Elsewhere in the paper, Dawn Foster takes historian Niall Ferguson to task for his persecution complex.
I would pause, for at least a few seconds, if I found myself arguing that my freedom of speech was in a state of extreme jeopardy in this, my column in a national newspaper.
Of all the tired tropes trotted out by the quick to whinge and slow to think, the “I’m being silenced” one in national, sometimes global media is one of the most tiresome. To hear handsomely paid, high profile media voices claim to be an oppressed minority would be laughable if it weren’t so serious.
As ever, the problem isn’t that anybody is being silenced. It’s that powerful people are being criticised.
You’d think academics such as Ferguson would know the difference between censorship and criticism.
the Venn diagram of men arguing that freedom of speech is the central, precious tenet of “western civilisation”, and those who scream bloody murder the second they are subject to any criticism, or are forced to bear any responsibility for their speech, is a single perfect circle.
Free speech does not occur without responsibility: to use the traditional metaphor, if you scream “Fire!” in a crowded theatre, you will be culpable when a stampede ensues. If your arguments are racist, sexist or homophobic, the people you attack will rightly point out your prejudice and query whether your professional position is compromised by holding such prejudices.
This isn’t difficult. Freedom of speech means the government can’t put you in prison for having an opinion. What freedom of speech does not guarantee is freedom from criticism.
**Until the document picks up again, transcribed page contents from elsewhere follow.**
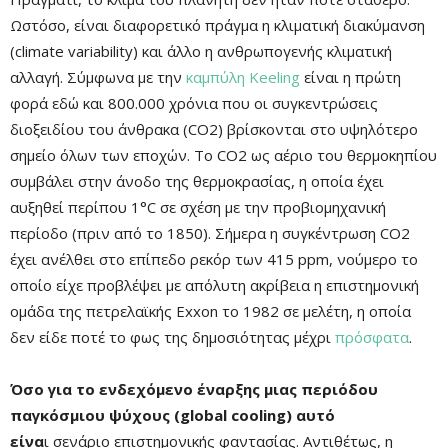
Ωστόσο, είναι διαφορετικό πράγμα η κλιματική διακύμανση
Mute
(
climate variability
) και άλλο η ανθρωπογενής κλιματική
αλλαγή. Σύμφωνα με την
καμπύλη
Keeling
είναι η πρώτη
φορά εδώ και 800.000 χρόνια που οι συγκεντρώσεις
διοξειδίου του άνθρακα (
CO
2) βρίσκονται στο υψηλότερο
σημείο όλων των εποχών. Το
CO
2 ως αέριο του θερμοκηπίου
συμβάλει στην άνοδο της θερμοκρασίας, η οποία έχει
αυξηθεί περίπου 1°C σε σχέση με την προβιομηχανική
περίοδο (πριν από το 1850). Σήμερα η συγκέντρωση
CO
2
έχει ανέλθει στο επίπεδο ρεκόρ των 415
ppm
, νούμερο το
οποίο είχε προβλέψει με απόλυτη ακρίβεια η επιστημονική
Remaining
-0:00
Fullscre
ομάδα της πετρελαϊκής
Exxon
το 1982 σε μελέτη, η οποία
Time
δεν είδε ποτέ το φως της δημοσιότητας μέχρι
πρόσφατα
.
Όσο για το ενδεχόμενο έναρξης μιας περιόδου
παγκόσμιου ψύχους (global cooling) αυτό
είνα
ι σενάριο επιστημονικής φαντασίας. Αντιθέτως, η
Time for this cartoon again.
This isn’t about censorship. It’s about ego and status preservation. People who are used to having their words taken as gospel are suddenly hearing people disagree with them, and they don’t like it.
For years, privileged men have been able to frame themselves as agents provocateurs – often spouting the kind of opinions a roaring, angry drunk on the night bus might, but with a plummy accent, an Oxford degree, and an overreliance on antiquated vocabulary – in columns in national newspapers. Their fury is not that they have been silenced – they have not – but that their victims have argued back, and they have been forced to bear responsibility for their words.